Taliban gunmen wearing Afghan military uniforms launched an attack on an army base in northern Afghanistan Friday killing more than 50 soldiers.
Afghan commandos were deployed during the attack which lasted several hours and targeted soldiers as they attended mosque and ate a meal.
Two of the ten attackers blew themselves up while seven were killed and one was detained.
"More than 50 Afghan soldiers have been killed" in a Taliban attack on their base near the northern city of Mazar-i-Sharif, a US military spokesman told AFP.
US General John Nicholson, commander of NATO's Resolute Support operation, said in a separate statement that the attack targeted "soldiers at prayer in a mosque and others in a dining facility" of the 209th Corps of the Afghan army.
The general, who did not give a toll, praised the Afghan commandos who brought the "atrocity to an end".
The US has around 8,400 troops in the country with about another 5,000 from NATO allies assisting a much larger Afghan force in the war against the Taliban and other Islamist militants.
Nicholson in February told the US Senate Armed Services Committee in Washington that he needed "a few thousand" more troops to help train and assist the Afghan forces.
Afghan defence ministry spokesman General Dawlat Waziri said gunmen wearing Afghan army uniforms had launched the assault on the army compound on the outskirts of Mazar-i-Sharif, capital of Balkh province.
The attack began at around 2 pm (0930 GMT) and was over by early evening, he said.
The Afghan defence ministry gave an initial toll of eight soldiers killed and 11 wounded.
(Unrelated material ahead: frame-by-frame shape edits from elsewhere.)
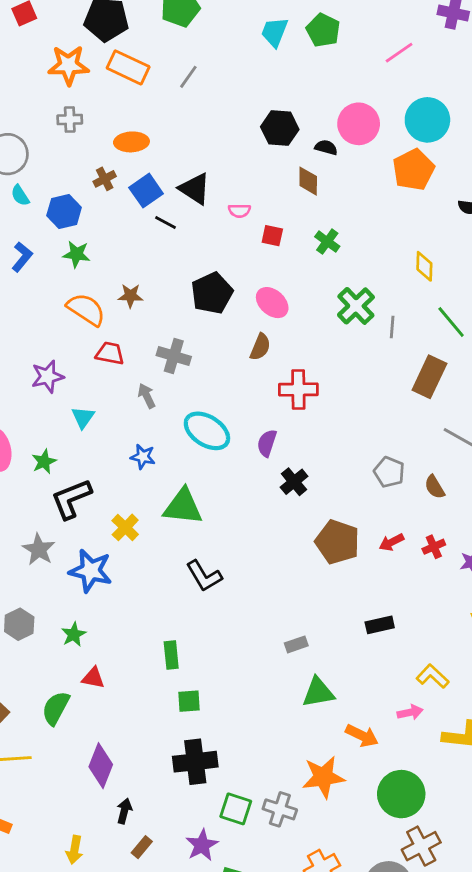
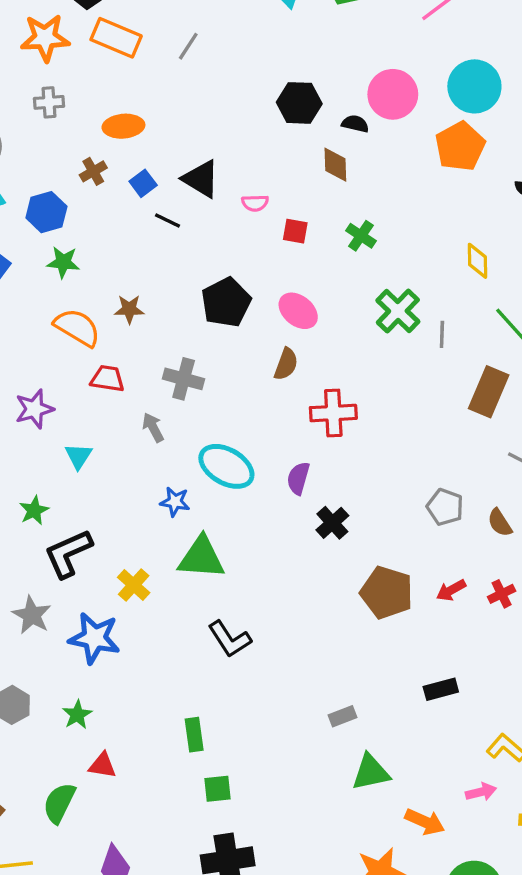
blue square: (146, 191) -> (143, 183), size x0.7
blue star: (143, 457) -> (175, 502), moved

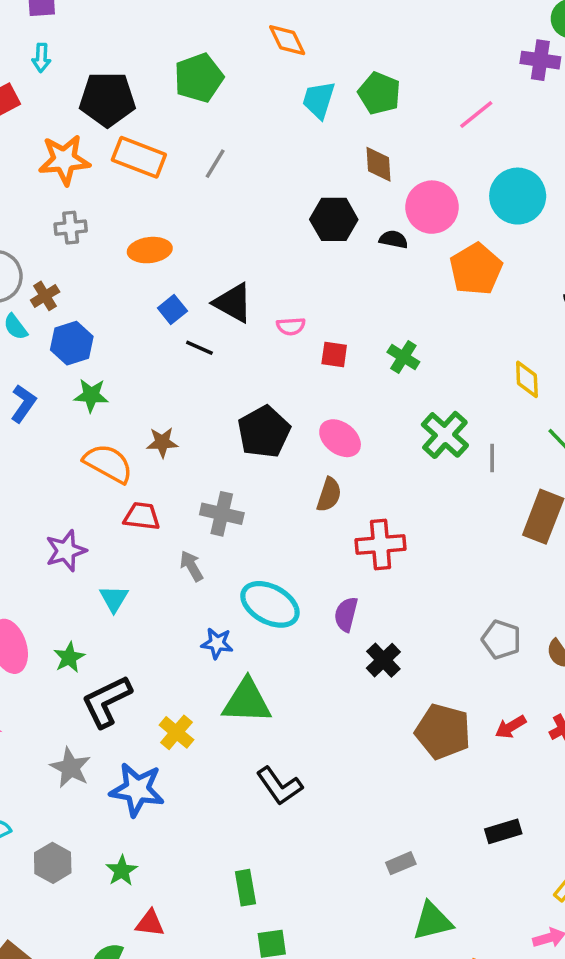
orange pentagon: (460, 146) -> (476, 269), moved
brown diamond: (335, 165) -> (378, 164), moved
brown cross: (93, 171) -> (45, 296), moved

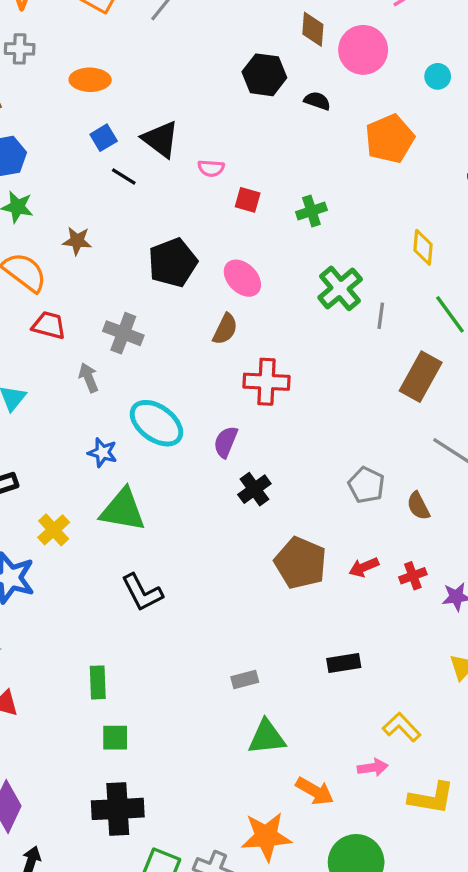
cyan circle: (518, 196) -> (438, 76), size x0.5
pink circle: (432, 207) -> (363, 50), moved
green cross: (403, 357) -> (311, 211), turned 32
brown star: (162, 442) -> (77, 241), moved

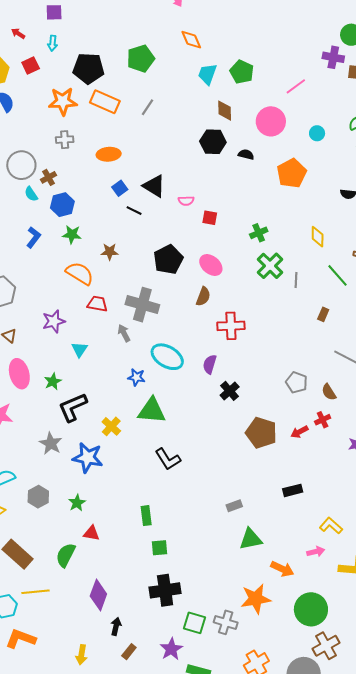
brown diamond: (313, 29) -> (225, 111), moved
green cross: (311, 211) -> (259, 233), moved
gray cross: (123, 333) -> (142, 305), size x1.4
brown rectangle: (421, 377) -> (323, 314), size x0.5
red cross: (413, 576) -> (323, 420), moved

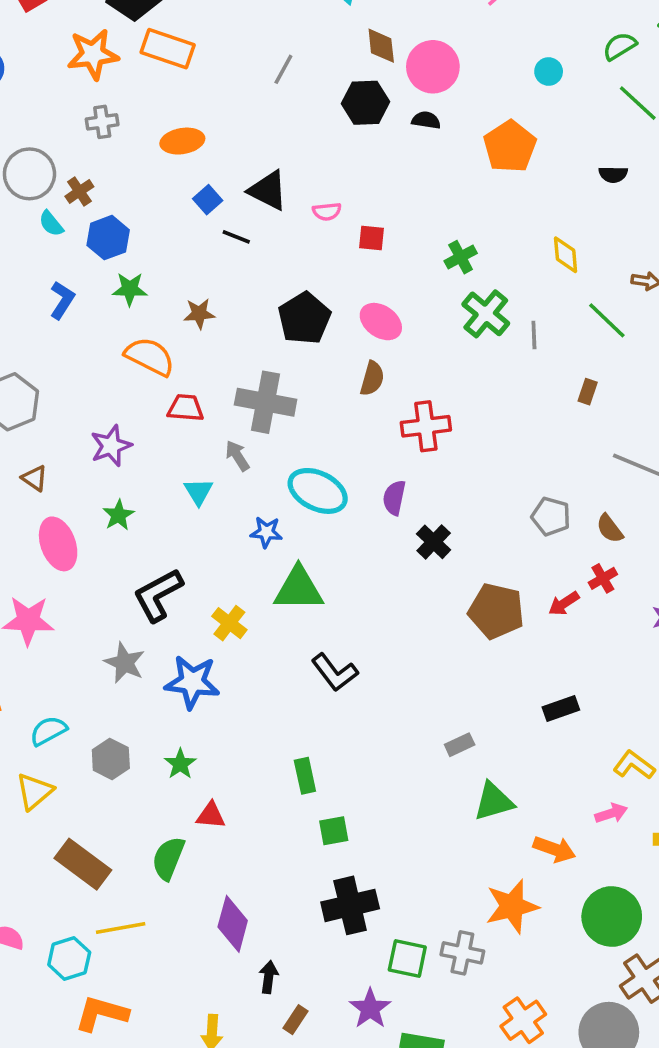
gray line: (148, 107) -> (283, 69), moved
pink circle: (271, 121) -> (433, 67), moved
cyan triangle: (79, 350) -> (198, 492), moved
green star: (53, 381) -> (118, 515), moved

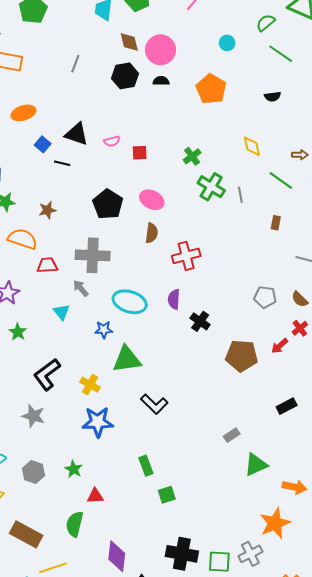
blue star: (192, 682) -> (98, 422), moved
black cross: (350, 905) -> (182, 554), moved, turned 32
gray cross: (462, 953) -> (250, 554), turned -30

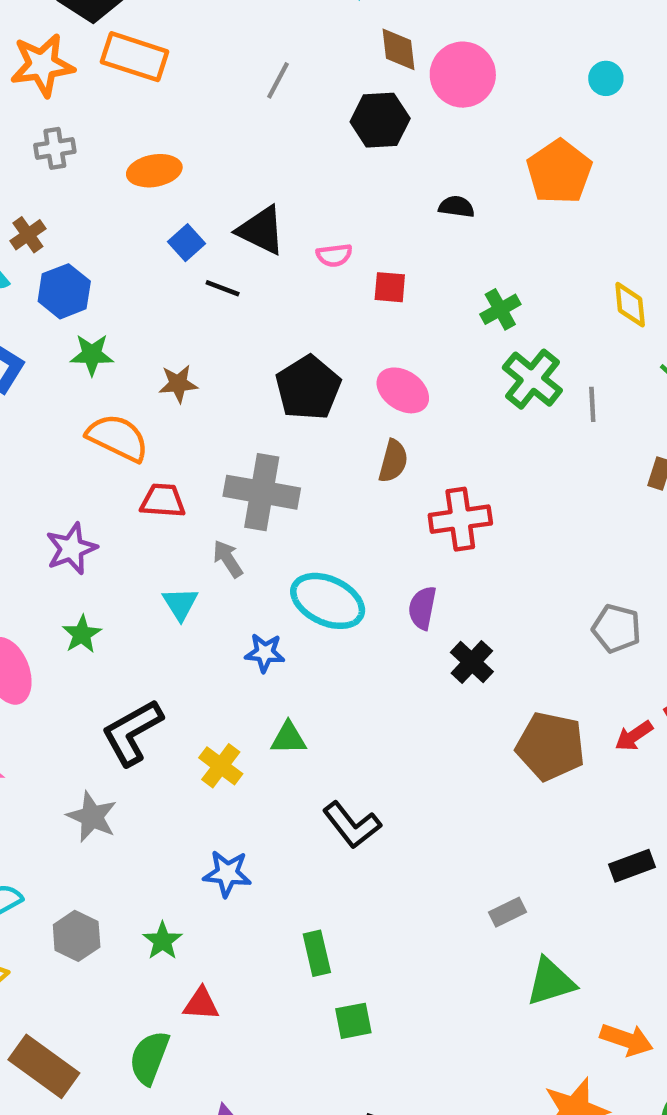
black semicircle: (161, 81) -> (456, 207), moved
green triangle: (127, 359) -> (288, 738), moved, size x0.6
blue star: (98, 422) -> (227, 874), moved, size x0.7

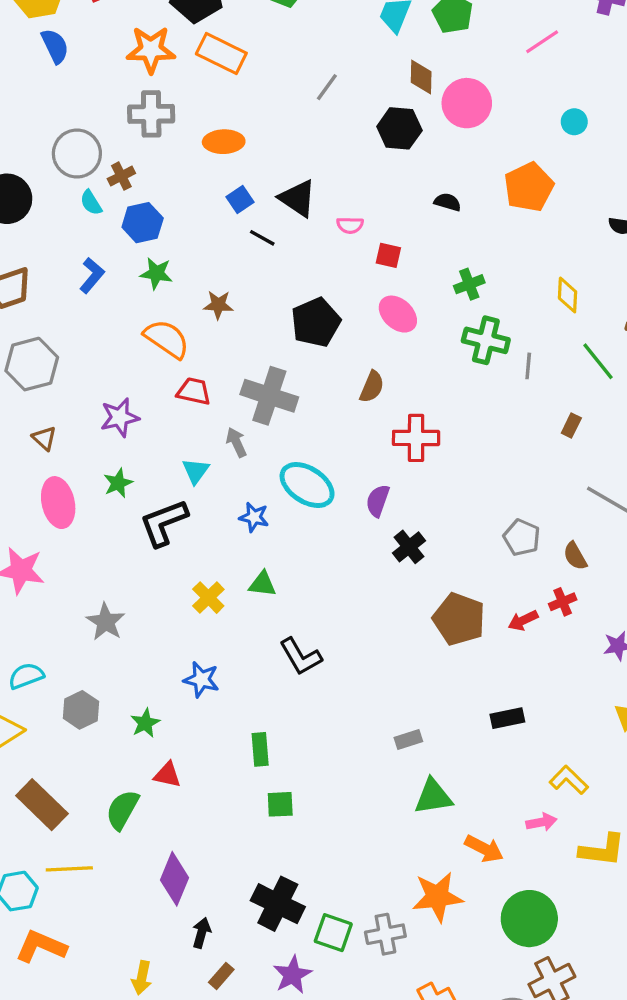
gray cross: (55, 148) -> (151, 114), size x1.5
green cross: (532, 379) -> (486, 340), turned -33
pink ellipse: (403, 390) -> (398, 314), moved
black L-shape: (132, 732) -> (164, 523), moved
Afghan officials tend to play down the toll from jihadist attacks.
Several military helicopters hovered over the site during the attack and ambulances evacuated the bodies of the victims, an AFP correspondent said.
In a statement the Taliban claimed responsibility for the operation.
Earlier this month the US military dropped its GBU-43/B Massive Ordnance Air Blast+ , dubbed the "Mother of All Bombs", in combat for the first time, killing 96 jihadists in IS hideouts in eastern Afghanistan.
The area has not been reopened to civilians since the bombing.
The attack triggered global shockwaves, with some condemning the use of Afghanistan as what they called a testing ground for the weapon, and against a militant group that is not considered as big a threat as the resurgent Taliban.